EB-5 Woes

The EB-5 Regional Center program is undergoing change from every direction: its statutory existence is set to expire in about 2 months absent legislation to extend it; there are long delays in USCIS EB-5 petition processing, and significantly, there is a large EB-5 visa backlog owing to increased EB-5 demand from China to date, a country from where about 85% of EB-5 program users originate, which may change the nationality makeup of users of the EB-5 program in the future.
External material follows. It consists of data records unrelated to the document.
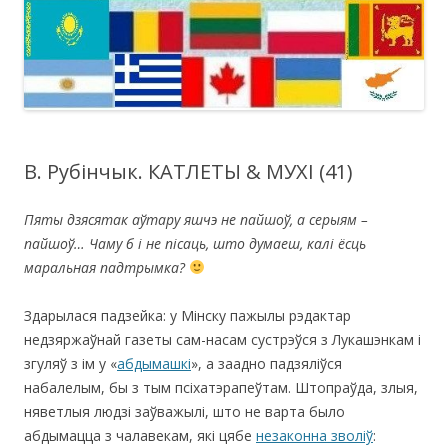
В. Рубінчык. КАТЛЕТЫ & МУХІ (41)
Пяты дзясятак аўтару яшчэ не пайшоў, а серыям –
пайшоў… Чаму б і не пісаць, што думаеш, калі ёсць
маральная падтрымка?
Здарылася падзейка: у Мінску пажылы рэдактар
недзяржаўнай газеты сам-насам сустрэўся з Лукашэнкам і
згуляў з ім у «
абдымашкі
», а заадно падзяліўся
набалелым, бы з тым псіхатэрапеўтам. Штопраўда, злыя,
няветлыя людзі заўважылі, што не варта было
абдымацца з чалавекам, які цябе
незаконна зволіў
: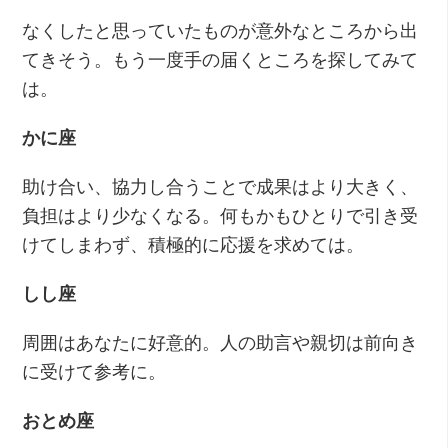
なくしたと思っていたものが意外なところから出
てきそう。もう一度手の届くところを探してみて
は。
かに座
助け合い、協力し合うことで成果はより大きく、
負担はより少なくなる。何もかもひとりで引き受
けてしまわず、積極的に応援を求めては。
しし座
周囲はあなたに好意的。人の助言や親切は前向き
に受けて参考に。
おとめ座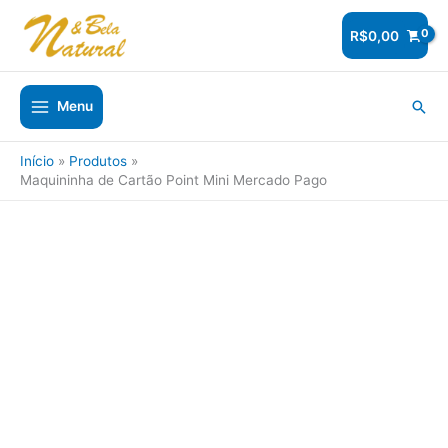
Ir
para
R$
0,00
o
conteúdo
Pesq
Menu
Início
Produtos
Maquininha de Cartão Point Mini Mercado Pago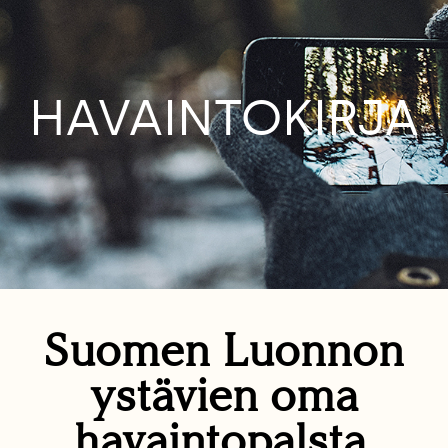
HAVAINTOKIRJA
Suomen Luonnon
ystävien oma
havaintopalsta.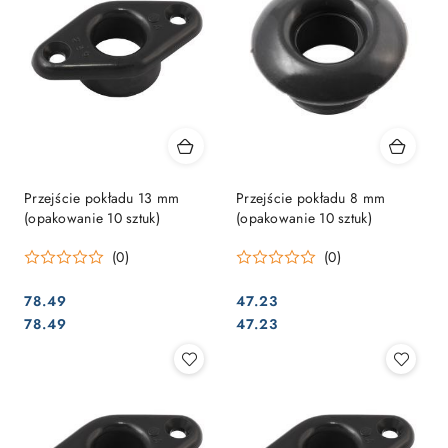
Przejście pokładu 13 mm
Przejście pokładu 8 mm
(opakowanie 10 sztuk)
(opakowanie 10 sztuk)
(0)
(0)
78.49
47.23
Cena:
Cena:
Cena:
Cena:
78.49
47.23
The EB-5 Regional Center program will expire on September 30, 2016 unless Congress reauthorizes it, and many in Congress are concerned about fraud after the Vermont Jay Peak indictments, the largest of many which have occurred, and also about ways to measure the economic benefits of the program.  EB-5 interest groups have begun pressure on Congress to extend the Regional Center provisions accepting many proposed integrity changes and even a likely increase in the investment amount perhaps to $1,200,000 or $800,000 if in a high unemployment or rural area.  The EB-5 program has never had an increase in the investment threshold since the program came into existence in 1990.  Efforts to extend the EB-5 Regional Center program failed last December, 2015, and Congress extended the program unchanged until this coming September.

In its July, 2016 EB-5 processing time information, USCIS reports a 16+ month adjudication time for EB-5 petitioners seeking conditional permanent resident status, and an additional 20+ months for those investors with conditional residence who file to remove conditions of their residence, which is another petition filed with USCIS about 2 years later.  While these processing delays are long, they have not affected investors’ interest and participation in the EB-5 program arising out of the processing wait period.

For citizens of China, though, it is not just processing time that delays gaining lawful permanent resident status, it is having a visa number available.  Unlike foreign nationals from every other country who use the EB-5 program and who have a visa number immediately available, a factor unrelated to USCIS petitioning processing time, investors from China who filed their EB-5 petitions for conditional lawful permanent resident status in February, 2014 have a visa available in August, 2016.  Those Chinese investors who have filed there EB-5 petitions after February, 2014 must wait for a visa number to become available before the investor and his or her family can immigrate to the U.S.  Current information is that USCIS has about 40,000 EB-5 cases filed by Chinese EB-5 investors which are awaiting to be decided, and 20,000 additional Chinese investor EB-5 cases which USCIS has approved but are awaiting visa availability.  Visa availability is an issue because there is an annual quota of just 10,000 EB-5 visas available for investors world-wide, not just from China.  The likelihood is that the wait for all pending and approved EB-5 Chinese investor cases will be years before all such EB-5 Chinese investor cases will have a visa number available.  This multi-year visa wait will likely decrease EB-5 demand from China, prompting EB-5 Regional Centers to seek out investors other countries, especially from India and Vietnam, to benefit from the program.